Old ideas have survived, including the adage “White wine with fish; Red wine with meat”. Its exact origins are unclear, but it’s been given as advice for centuries. The root of this is the idea of matching the body (or weight) of the wine with the weight of the food. The heavier the food (for example, meat), the heavier and therefore ‘red’ the wine should be.
Modern food and wine pairing
In more recent years, there has been much focus on food and wine pairings. The rules have expanded and interest in pairing wine increased. Sommeliers in restaurants exist to instruct on the perfect pairings with the establishment’s food.
This kind of interest started in the 1980s in the US, when the wine industry began advertising its products as a key part of the dining experience. Previously, they have been marketed simply as an alcoholic drink for consumption.
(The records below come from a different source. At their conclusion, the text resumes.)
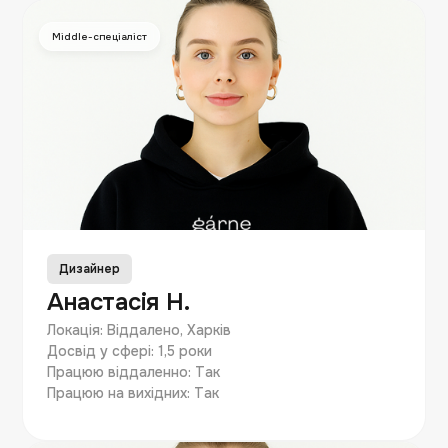
Middle-спеціаліст
Дизайнер
Анастасія Н.
Локація: Віддалено, Харків
Досвід у сфері: 1,5 роки
Працюю віддаленно: Так
Працюю на вихідних: Так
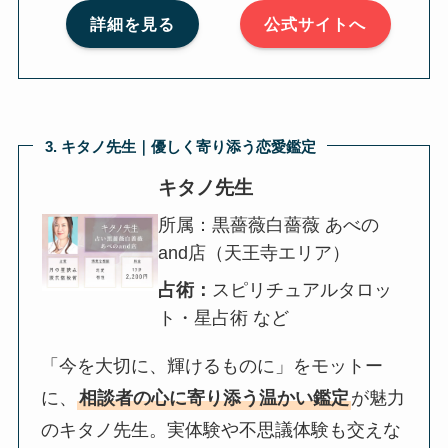
詳細を見る
公式サイトへ
3. キタノ先生｜優しく寄り添う恋愛鑑定
キタノ先生
所属：黒薔薇白薔薇 あべの
and店（天王寺エリア）
占術：
スピリチュアルタロッ
ト・星占術 など
「今を大切に、輝けるものに」をモットー
に、
相談者の心に寄り添う温かい鑑定
が魅力
のキタノ先生。実体験や不思議体験も交えな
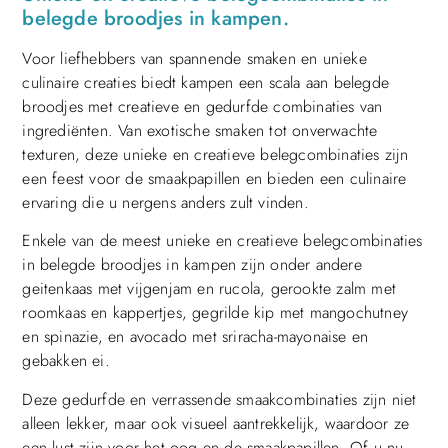
belegde broodjes in kampen.
Voor liefhebbers van spannende smaken en unieke
culinaire creaties biedt kampen een scala aan belegde
broodjes met creatieve en gedurfde combinaties van
ingrediënten. Van exotische smaken tot onverwachte
texturen, deze unieke en creatieve belegcombinaties zijn
een feest voor de smaakpapillen en bieden een culinaire
ervaring die u nergens anders zult vinden.
Enkele van de meest unieke en creatieve belegcombinaties
in belegde broodjes in kampen zijn onder andere
geitenkaas met vijgenjam en rucola, gerookte zalm met
roomkaas en kappertjes, gegrilde kip met mangochutney
en spinazie, en avocado met sriracha-mayonaise en
gebakken ei.
Deze gedurfde en verrassende smaakcombinaties zijn niet
alleen lekker, maar ook visueel aantrekkelijk, waardoor ze
een lust zijn voor het oog en de smaakpapillen. Of u nu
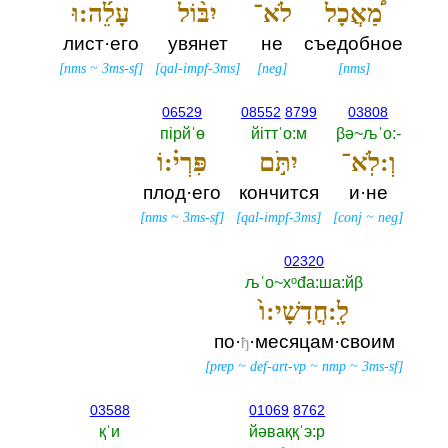
מַ֠אֲכָל
לֹא־
יִבּ֨וֹל
עָלֵ֜ה:וּ
лист·его
увянет
не
съедобное
[
nms
~
3ms-sf
]
[
qal-impf-3ms
]
[
neg
]
[
nms
]
06529
08552
8799
03808
пiрйˈө
йiттˈо:м
βә~љˈо:-‎
וְ:לֹֽא־
יִתֹּ֣ם
פִּרְי֗:וֹ
плод·его
кончится
и·не
[
nms
~
3ms-sf
]
[
qal-impf-3ms
]
[
conj
~
neg
]
02320
љˈо~хᵒđа:ша:йβ
לָֽ:חֳדָשָׁי:ו֙
по·
·месяцам·своим
ђ
[
prep
~
def-art-vp
~
nmp
~
3ms-sf
]
03588
01069
8762
қˈи
йәваққˈэ:р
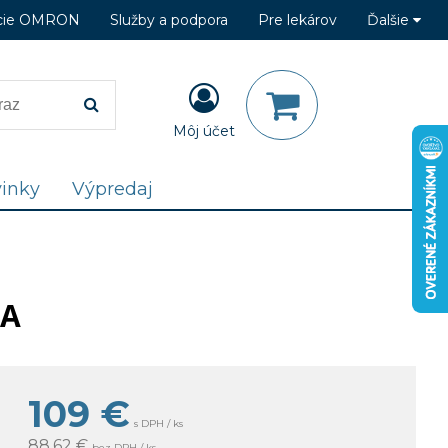
cie OMRON
Služby a podpora
Pre lekárov
Ďalšie
Môj účet
inky
Výpredaj
VA
109
€
s DPH / ks
88,62 €
bez DPH / ks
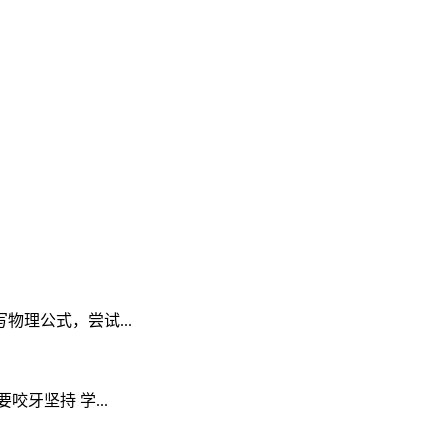
理公式，尝试...
牙坚持 学...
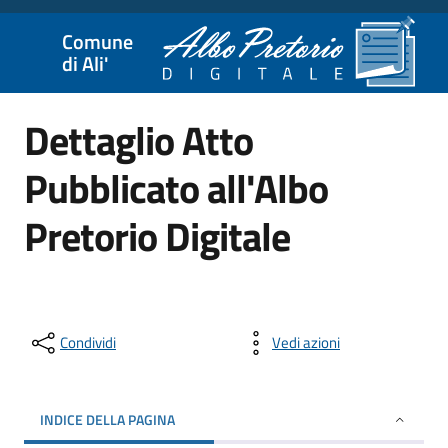
Comune
di Ali'
Dettaglio Atto
Pubblicato all'Albo
Pretorio Digitale
Condividi
Vedi azioni
INDICE DELLA PAGINA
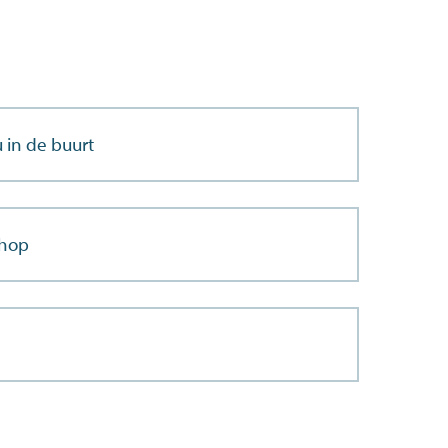
 in de buurt
shop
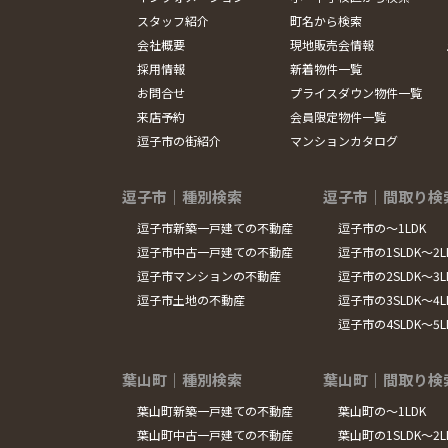
スタッフ紹介
町名から検索
会社概要
現地販売会情報
採用情報
新着物件一覧
お問合せ
プライスダウン物件一覧
来店予約
会員限定物件一覧
逗子市の街紹介
マンションカタログ
逗子市｜種別検索
逗子市｜間取り検
逗子市新築一戸建ての不動産
逗子市の～1LDK
逗子市中古一戸建ての不動産
逗子市の1SLDK～2L
逗子市マンションの不動産
逗子市の2SLDK～3L
逗子市土地の不動産
逗子市の3SLDK～4L
逗子市の4SLDK～5
葉山町｜種別検索
葉山町｜間取り検
葉山町新築一戸建ての不動産
葉山町の～1LDK
葉山町中古一戸建ての不動産
葉山町の1SLDK～2L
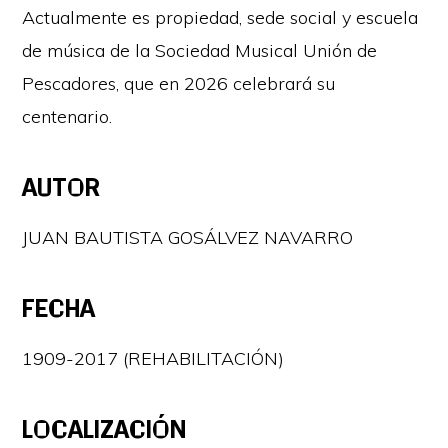
Actualmente es propiedad, sede social y escuela
de música de la Sociedad Musical Unión de
Pescadores, que en 2026 celebrará su
centenario.
AUTOR
JUAN BAUTISTA GOSÁLVEZ NAVARRO
FECHA
1909-2017 (REHABILITACIÓN)
LOCALIZACIÓN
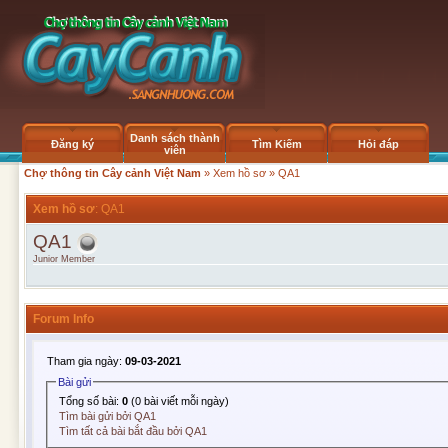
Danh sách thành
Đăng ký
Tìm Kiếm
Hỏi đáp
viên
Chợ thông tin Cây cảnh Việt Nam
»
Xem hồ sơ
» QA1
Xem hồ sơ
: QA1
QA1
Junior Member
Forum Info
Tham gia ngày:
09-03-2021
Bài gửi
Tổng số bài:
0
(0 bài viết mỗi ngày)
Tìm bài gửi bởi QA1
Tìm tất cả bài bắt đầu bởi QA1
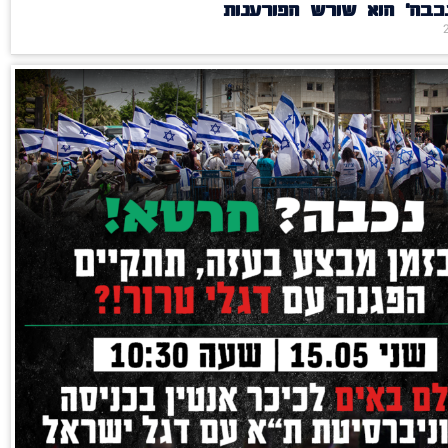
כבה' הוא שורש הפורענות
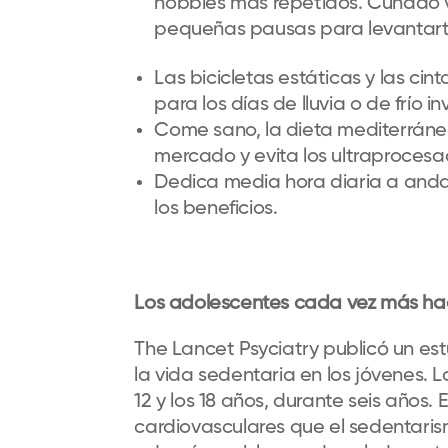
hobbies más repetidos. Cunado ve
pequeñas pausas para levantart
Las bicicletas estáticas y las ci
para los días de lluvia o de frío in
Come sano, la dieta mediterránea e
mercado y evita los ultraproces
Dedica media hora diaria a anda
los beneficios.
Los adolescentes cada vez más h
The Lancet Psyciatry publicó un est
la vida sedentaria en los jóvenes. 
12 y los 18 años, durante seis años.
cardiovasculares que el sedentari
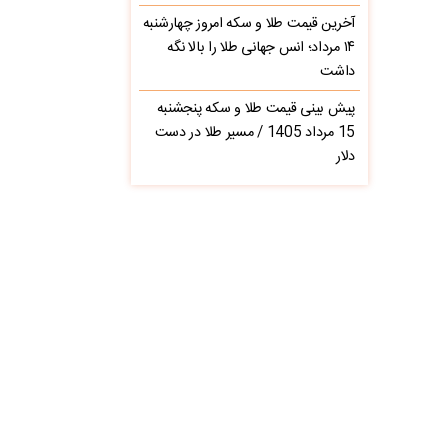
آخرین قیمت طلا و سکه امروز چهارشنبه
۱۴ مرداد؛ انس جهانی طلا را بالا نگه
داشت
پیش‌ بینی قیمت طلا و سکه پنجشنبه
15 مرداد 1405 / مسیر طلا در دست
دلار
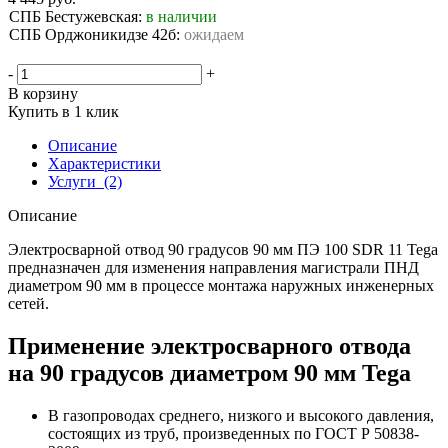
СПБ Бестужевская:
в наличии
СПБ Орджоникидзе 42б:
ожидаем
-
+
В корзину
Купить в 1 клик
Описание
Характеристики
Услуги
(2)
Описание
Электросварной отвод 90 градусов 90 мм ПЭ 100 SDR 11 Tega
предназначен для изменения направления магистрали ПНД
диаметром 90 мм в процессе монтажа наружных инженерных
сетей.
Применение электросварного отвода
на 90 градусов диаметром 90 мм Tega
В газопроводах среднего, низкого и высокого давления,
состоящих из труб, произведенных по ГОСТ Р 50838-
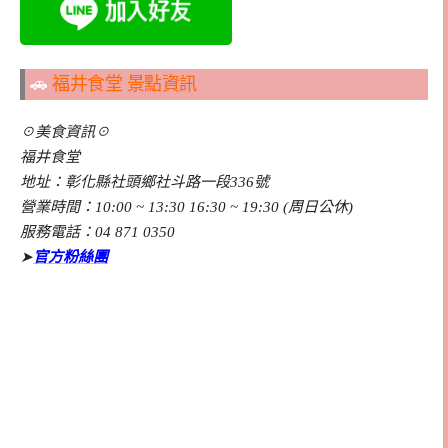
🚗
福井食堂 景點資訊
☉美食資訊☉
福井食堂
地址：彰化縣社頭鄉社斗路一段336號
營業時間：10:00 ~ 13:30 16:30 ~ 19:30 (周日公休)
服務電話：04 871 0350
➤
官方粉絲團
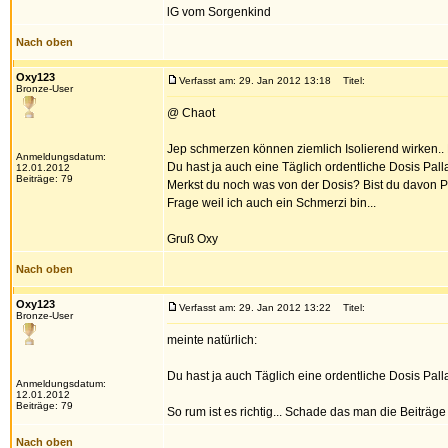
lG vom Sorgenkind
Nach oben
Oxy123
Verfasst am: 29. Jan 2012 13:18
Titel:
Bronze-User
@ Chaot
Jep schmerzen können ziemlich Isolierend wirken..
Anmeldungsdatum:
Du hast ja auch eine Täglich ordentliche Dosis Palla
12.01.2012
Beiträge: 79
Merkst du noch was von der Dosis? Bist du davon 
Frage weil ich auch ein Schmerzi bin...
Gruß Oxy
Nach oben
Oxy123
Verfasst am: 29. Jan 2012 13:22
Titel:
Bronze-User
meinte natürlich:
Du hast ja auch Täglich eine ordentliche Dosis Palla
Anmeldungsdatum:
12.01.2012
Beiträge: 79
So rum ist es richtig... Schade das man die Beiträge 
Nach oben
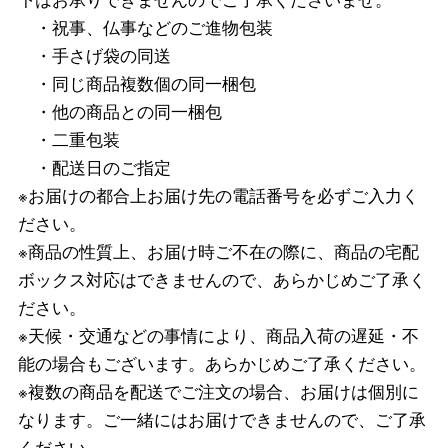
・祝事、仏事などのご進物包装
・手さげ袋の同送
・同じ商品複数個の同一梱包
・他の商品との同一梱包
・二重包装
・配送日のご指定
※お届けの都合上お届け先の電話番号を必ずご入力く
ださい。
※商品の性質上、お届け時ご不在の際に、商品の宅配
ボックス対応はできませんので、あらかじめご了承く
ださい。
※天候・交通などの事情により、商品入荷の遅延・不
能の場合もございます。あらかじめご了承ください。
※複数の商品を配送でご注文の場合、お届けは個別に
なります。ご一緒にはお届けできませんので、ご了承
ください。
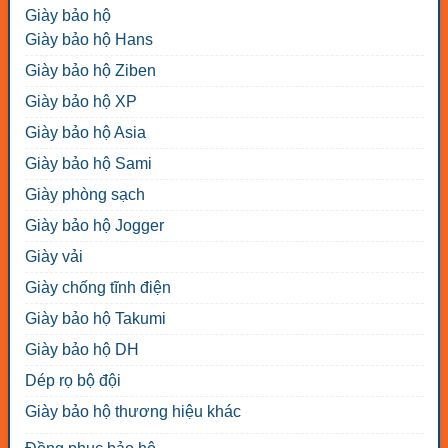
Giày bảo hộ
Giày bảo hộ Hans
Giày bảo hộ Ziben
Giày bảo hộ XP
Giày bảo hộ Asia
Giày bảo hộ Sami
Giày phòng sạch
Giày bảo hộ Jogger
Giày vải
Giày chống tĩnh điện
Giày bảo hộ Takumi
Giày bảo hộ DH
Dép rọ bộ đội
Giày bảo hộ thương hiệu khác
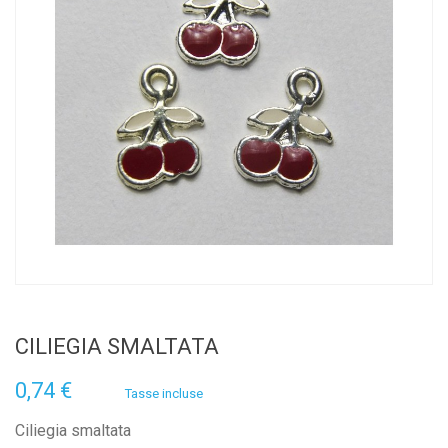
CILIEGIA SMALTATA
0,74 €
Tasse incluse
Ciliegia smaltata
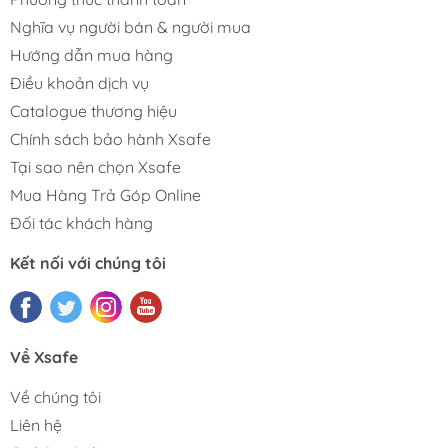
Nghĩa vụ người bán & người mua
Hướng dẫn mua hàng
Điều khoản dịch vụ
Catalogue thương hiệu
Chính sách bảo hành Xsafe
Tại sao nên chọn Xsafe
Mua Hàng Trả Góp Online
Đối tác khách hàng
Kết nối với chúng tôi
Về Xsafe
Về chúng tôi
Liên hệ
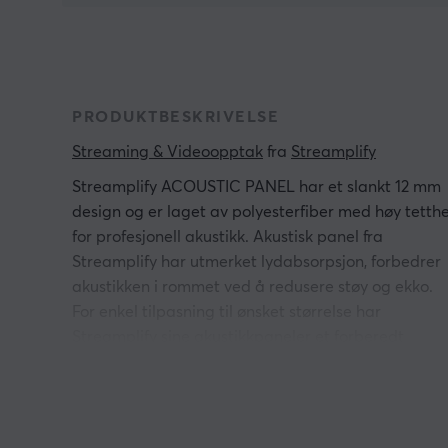
PRODUKTBESKRIVELSE
Streaming & Videoopptak
 fra 
Streamplify
Streamplify ACOUSTIC PANEL har et slankt 12 mm
design og er laget av polyesterfiber med høy tetth
for profesjonell akustikk. Akustisk panel fra
Streamplify har utmerket lydabsorpsjon, forbedrer
akustikken i rommet ved å redusere støy og ekko.
For enkel tilpasning til ønsket størrelse har
Streamplify sine akustikkpaneler et forberedt
skjermmønster som gjør det enkelt å kutte til dine
egne preferanser. Lydpanelene leveres med
skrivebordsklemmer og 3 m dobbeltsidig tape, noe
som muliggjør allsidig montering på både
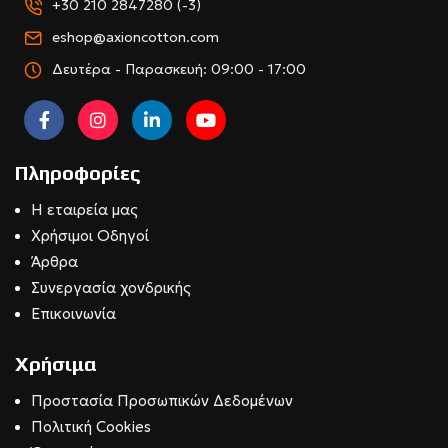
+30 210 2847280 (-3)
eshop@axioncotton.com
Δευτέρα - Παρασκευή: 09:00 - 17:00
Πληροφορίες
Η εταιρεία μας
Χρήσιμοι Οδηγοί
Άρθρα
Συνεργασία χονδρικής
Επικοινωνία
Χρήσιμα
Προστασία Προσωπικών Δεδομένων
Πολιτική Cookies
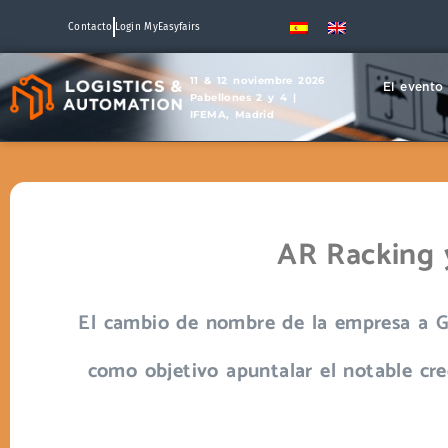
Contacto
Login MyEasyfairs
11 & 12 noviembre 2026
El evento
Pabellones 2 y 4 |
IFEMA, Madrid
AR Racking 
El cambio de nombre de la empresa a G
como objetivo apuntalar el notable cre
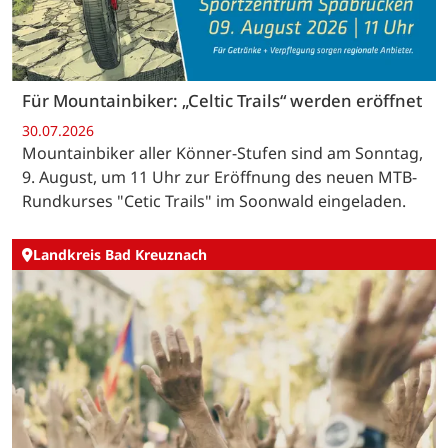
Für Mountainbiker: „Celtic Trails“ werden eröffnet
30.07.2026
Mountainbiker aller Könner-Stufen sind am Sonntag,
9. August, um 11 Uhr zur Eröffnung des neuen MTB-
Rundkurses "Cetic Trails" im Soonwald eingeladen.
Landkreis Bad Kreuznach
Winemakers started to emphasise the foods their wines would go with and the media ran with the idea.
These days, you can find advice all over the place for the perfect food and wine pairing. And it looks as though the strictness of the traditional rules is relaxing. Many wine buyers and drinkers go with their instinct or choose what they like the taste of.
Speaking at a wine conference in New Zealand, Mr Hanni adds: “We need to celebrate the diversity of consumers, not make them feel stupid. You can serve sauvignon blanc with steak – why not? We need to get over the notion that food and wine grew up together. Food and wine matching is pseudo-science full of metaphors and misunderstandings.”